How New York Governor Andrew Cuomo can talk about the need for ethics reform while heading up a secretive, dysfunctional, and, at times, ruthless state department of health s beyond me. But, then again, self-serving lip service from a politician is nothing new, and nothing to praise.

This blog has for years now documented the problems with the state’s DOH, particularly its approach to New Yorkers with brain injury disabilities (BID). The state’s Traumatic Brain Injury (TBI) Waiver, a form of Medicaid reimbursement designed to provide services to people with BID so they can remain and or return to the community is headed up by Maribeth Gnozzio, whose sole claim to fame was not being prosecuted by the federal government as part of an arrangement between her husband, Robert Janisewksi, former Hudson County executive in New Jersey, who was prosecuted for taking bribes and sentenced to 42 months in federal prison, and the FBI. 

Knuckles Gnozzio, as I like to call her (we met once at a meeting and when shaking hands at the end of the meeting I discovered Knuckles is one of those folks who for some odd reason thinks its impressive (or scary?) to squeeze someone’s hand as tightly as possible in a handshake) issued a verbal directive in October 2010 blocking TBI Waiver Providers from advocating for waiver participants at Medicaid Fair Hearings. These fair hearings are designed to allow Medicaid recipients to contest decisions to cut or end services altogether, a task not easy to accomplish when your BID makes speech, memory, hearing, noise management, etc. a challenge. Something the DOH knows perfectly well.  Nothing depicts the lack of commitment to PWBID more clearly than the fact the DOH does not require staff involved in overseeing the TBI Waiver to have any training in the brain whatsoever.
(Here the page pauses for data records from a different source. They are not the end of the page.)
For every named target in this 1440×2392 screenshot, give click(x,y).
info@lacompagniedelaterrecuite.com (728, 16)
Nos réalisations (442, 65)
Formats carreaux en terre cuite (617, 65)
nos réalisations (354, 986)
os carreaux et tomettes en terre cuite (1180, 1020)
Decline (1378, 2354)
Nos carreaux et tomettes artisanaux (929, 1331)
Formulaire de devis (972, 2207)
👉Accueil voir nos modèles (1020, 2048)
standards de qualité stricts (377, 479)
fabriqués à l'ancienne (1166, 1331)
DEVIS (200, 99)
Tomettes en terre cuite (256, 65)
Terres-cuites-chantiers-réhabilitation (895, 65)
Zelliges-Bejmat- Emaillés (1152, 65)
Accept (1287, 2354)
In some (not all) respects, the DOH’s handling of the waiver has been highly unethical from the start. For example, from 1995 until recently, waiver participants who filed complaints with the DOH related to the waiver were never told the outcome of their complaints.  Can you imagine filing a complaint with a law enforcement or regulatory agency, company or school and never being informed of the outcome? 

Equally troubling was the fact the Brain Injury Association of New York State (BIANYS) remained dead silent on the fair hearings and complaint issues  and the state’s Traumatic Brain Injury Services Coordinating Council (TBISCC) did nothing about either. Until recently, the TBISCC was simply a forum for its leaders to grandstand and its contingent of truly committed members to be stifled.
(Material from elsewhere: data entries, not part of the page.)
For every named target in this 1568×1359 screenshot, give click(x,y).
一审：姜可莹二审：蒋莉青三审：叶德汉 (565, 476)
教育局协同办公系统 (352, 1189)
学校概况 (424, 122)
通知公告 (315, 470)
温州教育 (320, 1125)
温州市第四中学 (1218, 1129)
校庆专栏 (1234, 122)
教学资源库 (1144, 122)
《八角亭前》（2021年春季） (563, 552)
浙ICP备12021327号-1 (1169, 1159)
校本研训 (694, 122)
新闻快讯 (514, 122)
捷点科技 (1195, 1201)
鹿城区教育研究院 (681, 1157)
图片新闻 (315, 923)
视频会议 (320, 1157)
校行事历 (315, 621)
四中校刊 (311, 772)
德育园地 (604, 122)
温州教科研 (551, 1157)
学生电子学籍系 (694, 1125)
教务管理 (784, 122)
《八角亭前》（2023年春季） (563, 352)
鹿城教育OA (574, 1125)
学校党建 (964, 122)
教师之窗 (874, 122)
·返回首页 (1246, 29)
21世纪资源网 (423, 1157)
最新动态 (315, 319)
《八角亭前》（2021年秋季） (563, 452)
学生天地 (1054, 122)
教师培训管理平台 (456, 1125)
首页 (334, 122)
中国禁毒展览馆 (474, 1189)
It was almost beyond comprehension to discover in late 2012 that council chair at the time, Michael Kaplen (former BIANYS president) and council vice-chair, Judith Avner, (current executive director of BIANYS) were still at the head of the table even though their terms had expired nine years and eight years earlier – Avner’s on Aug. 9, 2003 and Kaplen’s on Feb. 12, 2004. Kaplen is no longer chair and Avner is no longer vice-chair. Some thought their true colors emerged at the last council meeting when, no longer being at the head of the table, both left the meeting during the lunch break and never returned. The council has a new chair and BIANYS has a new president so this pen is somewhat hopeful things will change. But, as the saying goes, actions speak louder than words.
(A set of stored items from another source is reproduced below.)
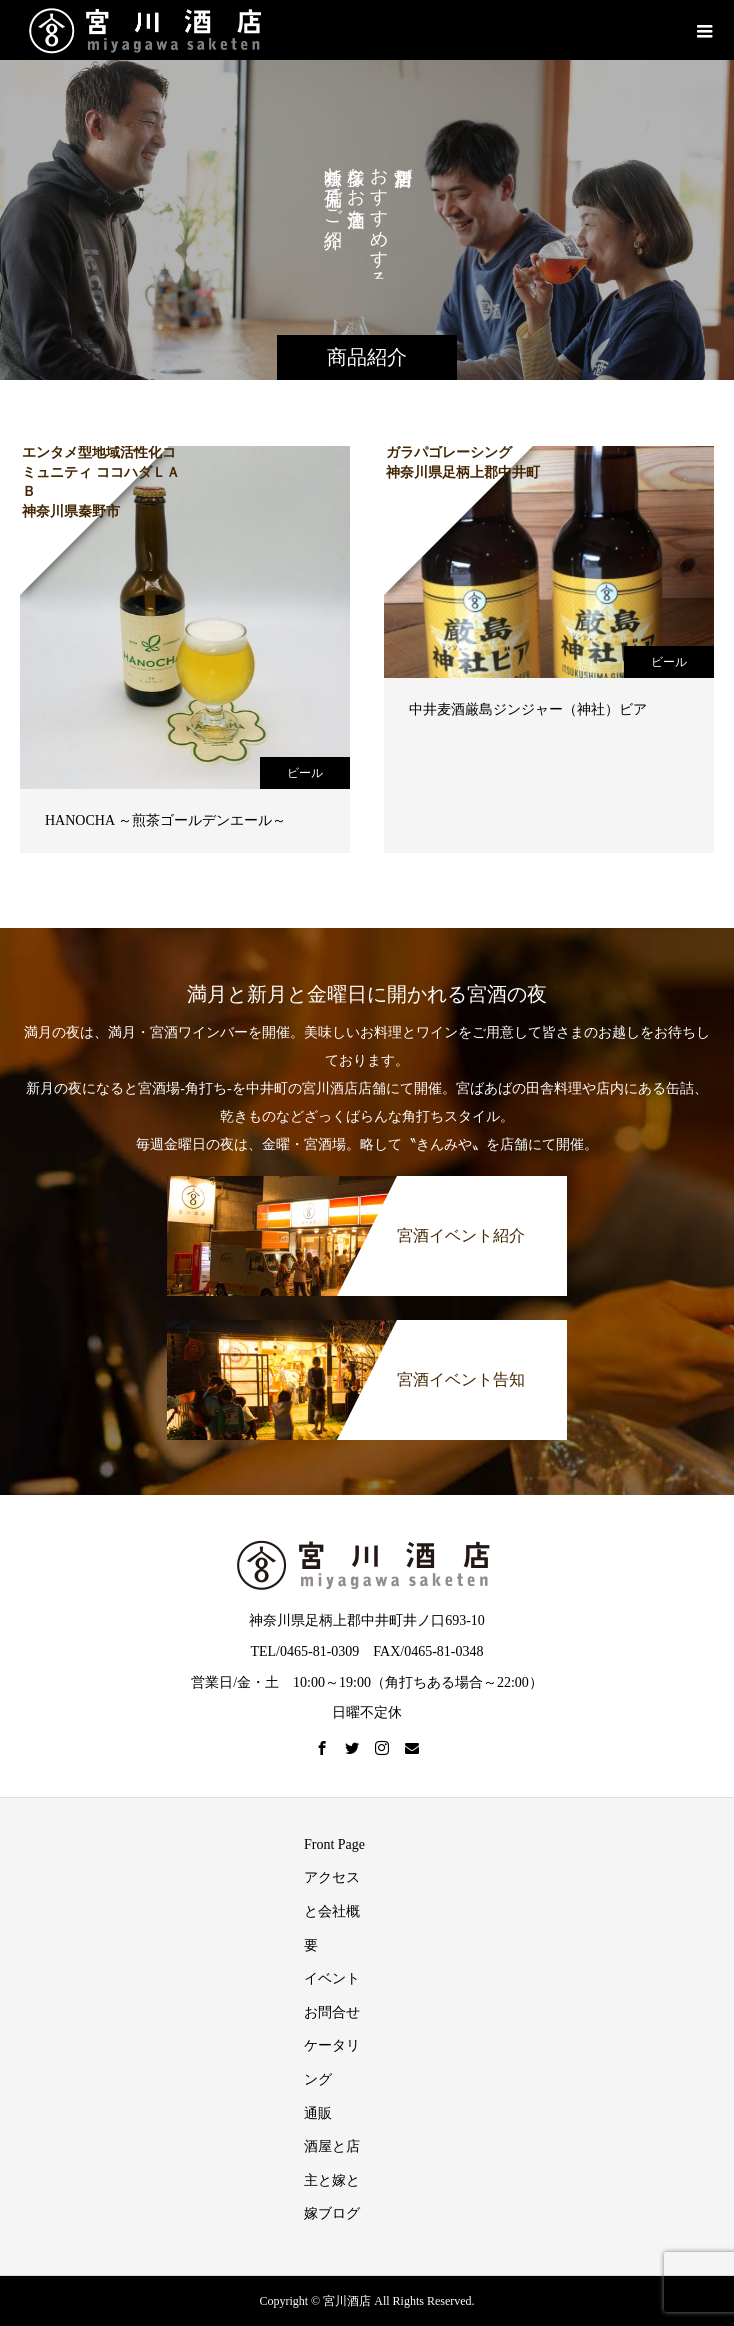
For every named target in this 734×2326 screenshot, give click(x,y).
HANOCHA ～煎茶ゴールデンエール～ (165, 820)
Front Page (334, 1844)
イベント (332, 1978)
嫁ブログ (332, 2213)
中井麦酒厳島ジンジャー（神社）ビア (528, 709)
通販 (318, 2113)
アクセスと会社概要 (332, 1911)
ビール (305, 773)
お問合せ (332, 2012)
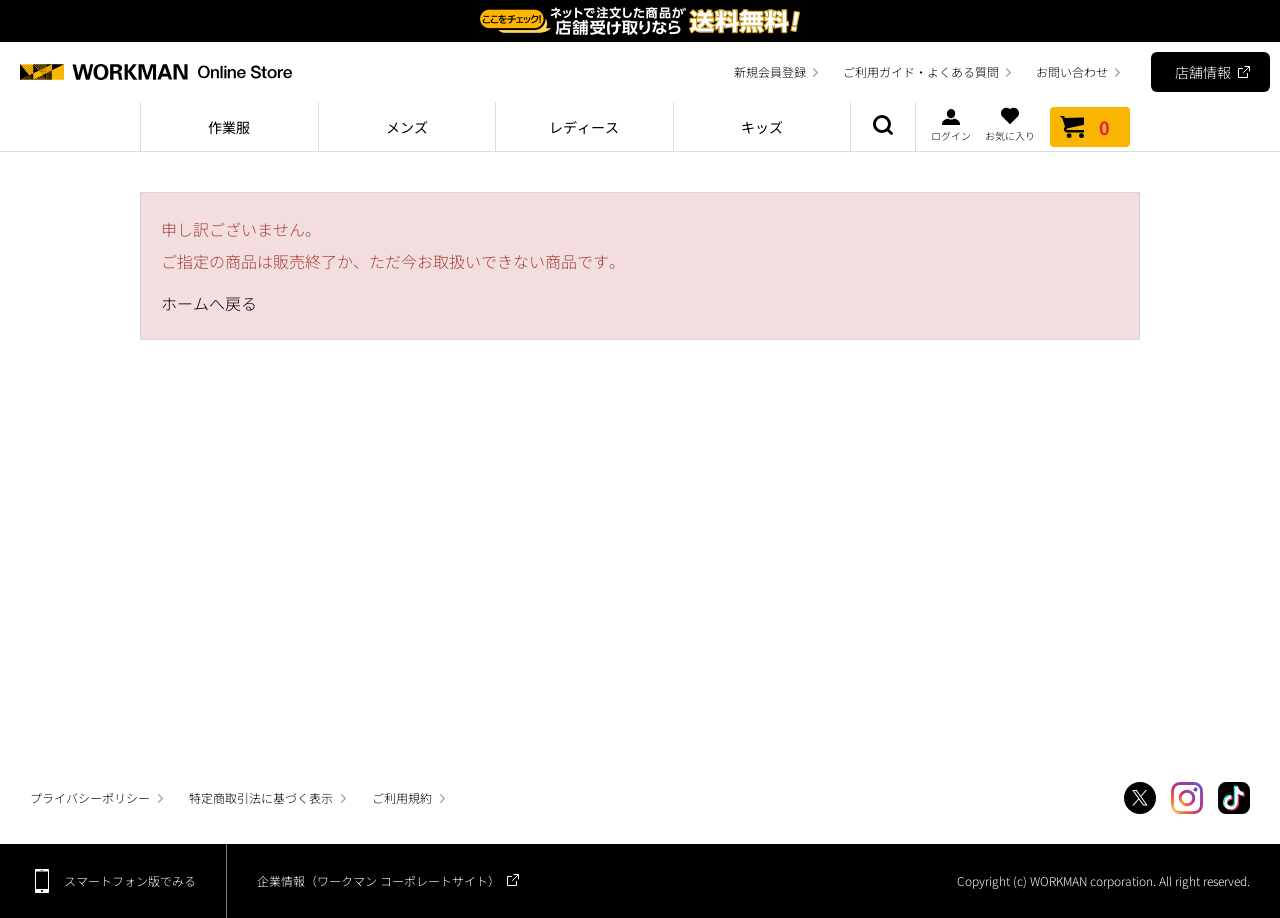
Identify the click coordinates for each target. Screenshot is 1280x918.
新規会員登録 (770, 71)
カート (1090, 127)
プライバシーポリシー (90, 797)
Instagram (1187, 798)
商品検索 (883, 127)
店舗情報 (1203, 72)
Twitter (1140, 798)
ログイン (951, 124)
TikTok (1234, 798)
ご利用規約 (402, 797)
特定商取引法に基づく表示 (261, 797)
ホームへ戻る (209, 303)
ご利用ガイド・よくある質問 (921, 71)
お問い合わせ (1072, 71)
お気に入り (1010, 124)
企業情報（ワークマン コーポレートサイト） (378, 880)
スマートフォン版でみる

As if all this weren’t enough to make one question the sincerity of Cuomo’s commitment to ethics reform, consider this. Last year New York State spent something in the neighborhood of $133 million in New York dollars for the care of New Yorkers placed in out-of-state medical settings. However, if you are a family member who is concerned about the care your family member out of state is getting, you will get no help or support from the DOH. They will tell you they do not have jurisdiction over out-of-state facilities (which everyone knows). What they don’t tell you is that until a few years ago, the DOH did have staff who would follow up on the concerns of family members, request and get case notes, set-up meetings between concerned family members and the respective facilities, and help resolve the issues at hand. Not anymore. So, again, the governor can talk about the very real need for ethics reform all he wants, but somebody better tell him, actions speak louder than words.